• [EXERCISE INPUT]
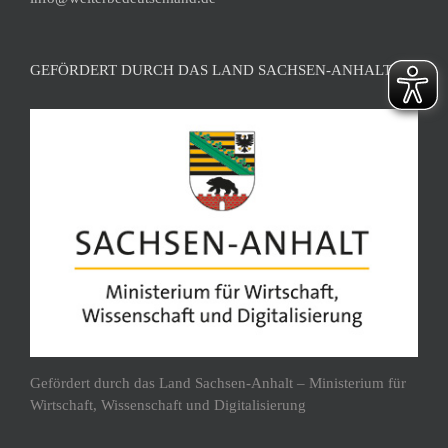
GEFÖRDERT DURCH DAS LAND SACHSEN-ANHALT
Gefördert durch das Land Sachsen-Anhalt – Ministerium für
Wirtschaft, Wissenschaft und Digitalisierung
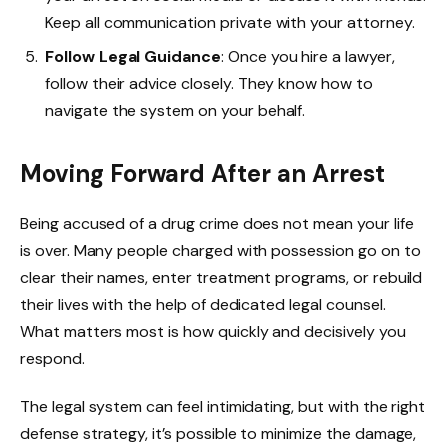
Keep all communication private with your attorney.
Follow Legal Guidance
: Once you hire a lawyer,
follow their advice closely. They know how to
navigate the system on your behalf.
Moving Forward After an Arrest
Being accused of a drug crime does not mean your life
is over. Many people charged with possession go on to
clear their names, enter treatment programs, or rebuild
their lives with the help of dedicated legal counsel.
What matters most is how quickly and decisively you
respond.
The legal system can feel intimidating, but with the right
defense strategy, it’s possible to minimize the damage,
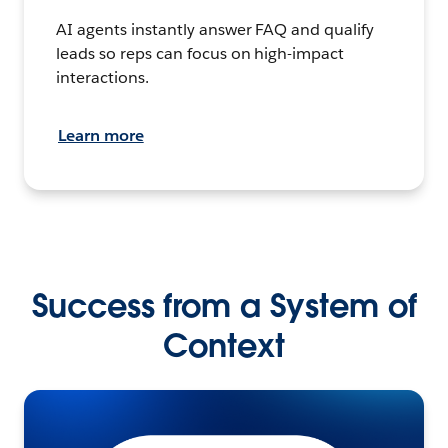
AI agents instantly answer FAQ and qualify
leads so reps can focus on high-impact
interactions.
Learn more
Success from a System of
Context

• [PROBLEM DETAILS] Without the pictures, copy the material exactly as given.

• [EXERCISE RESULT]
GEFÖRDERT DURCH DAS LAND SACHSEN-ANHALT
Gefördert durch das Land Sachsen-Anhalt – Ministerium für
Wirtschaft, Wissenschaft und Digitalisierung
Keep all communication private with your attorney.
Follow Legal Guidance
: Once you hire a lawyer,
follow their advice closely. They know how to
navigate the system on your behalf.
Moving Forward After an Arrest
Being accused of a drug crime does not mean your life
is over. Many people charged with possession go on to
clear their names, enter treatment programs, or rebuild
their lives with the help of dedicated legal counsel.
What matters most is how quickly and decisively you
respond.
The legal system can feel intimidating, but with the right
defense strategy, it’s possible to minimize the damage,
AI agents instantly answer FAQ and qualify
leads so reps can focus on high-impact
interactions.
Learn more
Success from a System of
Context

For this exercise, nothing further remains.